American Jesuit missionary and priest

Edward Niesen was born in Chicago on June 4, 1908, and died March 12, 1974, in Delhi, India. He was an American Jesuit priest, missionary in India and Nepal where he taught in several schools, amongst them the St. Xavier's High School, Patna, the Godavari St. Xavier's, Kathmandu and St. Xavier's School, Delhi.

==Biography==
After joining the Society of Jesus on 20 September 1926, he arrived in India in 1933. He completed his studies at St. Mary's, Kurseong. After tertianship, he joined Fr. Marshall D. Moran in the founding of St. Xavier's High School, Patna, where he initially worked as vice-principal & hostel superintendent. Fr. Niesen could teach several subjects including mathematics and was an able administrator. During his time at St. Xavier's High School, Patna, students performed extremely well academically and won distinctions of various sorts like Rhodes Scholarships.

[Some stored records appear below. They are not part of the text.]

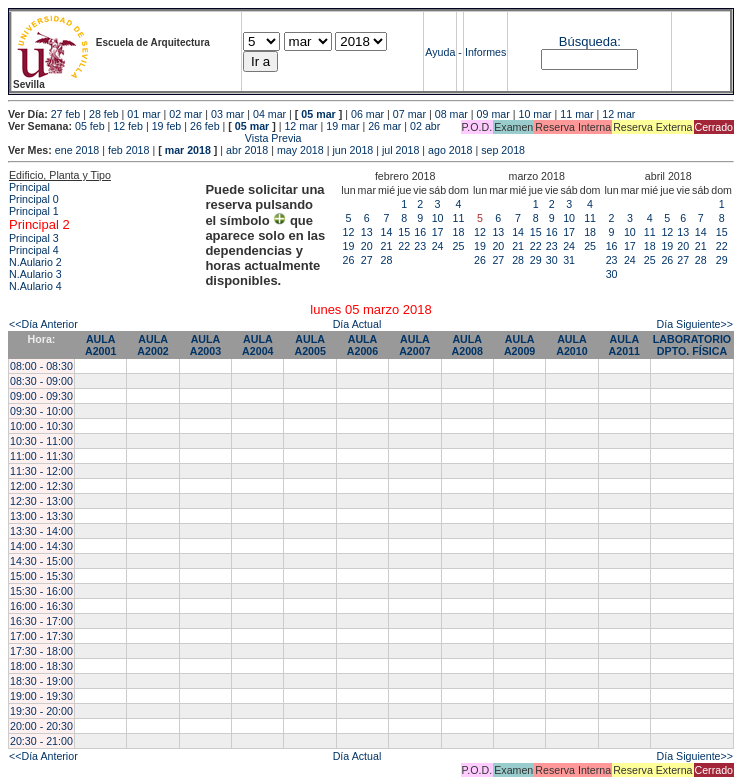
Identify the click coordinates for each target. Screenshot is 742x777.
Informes (485, 52)
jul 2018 (400, 150)
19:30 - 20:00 (41, 711)
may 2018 (300, 150)
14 (387, 232)
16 (420, 232)
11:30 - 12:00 (41, 471)
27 (367, 260)
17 (438, 232)
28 (387, 260)
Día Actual (357, 324)
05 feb (90, 126)
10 (438, 218)
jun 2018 (352, 150)
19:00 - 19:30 (41, 696)
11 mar (576, 114)
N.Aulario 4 (35, 286)
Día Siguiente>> (695, 324)
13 (367, 232)
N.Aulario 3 (35, 274)
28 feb (104, 114)
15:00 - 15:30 (41, 576)
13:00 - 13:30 (41, 516)
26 (349, 260)
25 (459, 246)
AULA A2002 (152, 345)
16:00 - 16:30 (41, 606)
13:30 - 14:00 (41, 531)
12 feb (128, 126)
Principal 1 (34, 211)
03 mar (227, 114)
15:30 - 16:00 (41, 591)
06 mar (367, 114)
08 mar (451, 114)
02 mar (185, 114)
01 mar (143, 114)
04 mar (269, 114)
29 (536, 260)
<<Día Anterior (43, 324)
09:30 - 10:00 (41, 411)
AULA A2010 (571, 345)
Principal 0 (34, 199)
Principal (29, 187)
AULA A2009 (519, 345)
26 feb (205, 126)
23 (420, 246)
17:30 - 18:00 (41, 651)
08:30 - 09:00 (41, 381)
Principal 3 (34, 238)
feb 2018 (128, 150)
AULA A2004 (257, 345)
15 (404, 232)
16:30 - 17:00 (41, 621)
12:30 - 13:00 (41, 501)
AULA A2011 (624, 345)
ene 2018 (77, 150)
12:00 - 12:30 (41, 486)
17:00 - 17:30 (41, 636)
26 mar (384, 126)
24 (438, 246)
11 (459, 218)
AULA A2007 (414, 345)
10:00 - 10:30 (41, 426)
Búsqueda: (590, 41)
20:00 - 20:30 (41, 726)
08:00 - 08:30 (41, 366)
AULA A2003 (205, 345)
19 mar (342, 126)
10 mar (534, 114)
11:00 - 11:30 (41, 456)
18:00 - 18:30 (41, 666)
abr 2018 (247, 150)
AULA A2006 (362, 345)
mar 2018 (188, 150)
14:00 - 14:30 (41, 546)
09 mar (493, 114)
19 (349, 246)
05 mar (318, 114)
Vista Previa (155, 138)
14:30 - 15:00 (41, 561)
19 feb (167, 126)
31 (569, 260)
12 (349, 232)
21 (387, 246)
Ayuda (440, 52)
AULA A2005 (309, 345)
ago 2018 (450, 150)
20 (367, 246)
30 (552, 260)
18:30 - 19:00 (41, 681)
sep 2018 (503, 150)
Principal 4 (34, 250)
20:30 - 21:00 (41, 741)
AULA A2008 (467, 345)
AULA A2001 (100, 345)
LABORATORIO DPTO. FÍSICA (692, 345)
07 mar (409, 114)
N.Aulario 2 (35, 262)
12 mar (618, 114)
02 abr (425, 126)
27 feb (66, 114)
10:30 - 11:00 (41, 441)
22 (404, 246)
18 (459, 232)
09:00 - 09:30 (41, 396)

In 1949, when Fr. Moran went to Nepal, Niesen took charge as principal of St. Xavier's High School, Patna. Fr. Niesen introduced the house system at St. Xavier's High School, Patna in which the boys were divided into four houses- Lions, Leopards, Tigers & Panthers. The houses competed against each other in sports and other extra-curricular activities. The system exists at St. Xavier's High School, Patna to this very day and was also replicated at Godavari St. Xavier's, where Niesen later moved. A great sports man himself, Niesen encouraged his students to participate in sports. He formed leagues in all sports and there were tournaments organised throughout the school year that culminated in Annual Sports Day.

By 1954, Godavari St. Xavier's was well established and another school at Jawalakhel had been opened for the primary students. Niesen moved to Nepal to take up the work of principal of Godavari High School and superior of the Jesuits in Nepal. He also continued the task of teaching mathematics in all the senior classes. Later, Fr. Niesen moved to Jawalakhel to take over the junior school and built the "new" building at Jawalakhel, one of the first structures in Nepal using the then novel reinforced concrete pillars and slabs.

Fr. Niesen suffered from asthma, and later emphysema. By 1968 Fr. Niesen's health had deteriorated, he was asked by the provincial to move to Delhi to take over the junior section of St. Xavier's School, Delhi, where he put all his skills to good use to build up that school, a task he continued until his death in March 1974.

== Bibliography ==
- Jim Cox SJ: We Band of Brothers- Volume 1, The Patna Jesuit Society, Patna, 1994.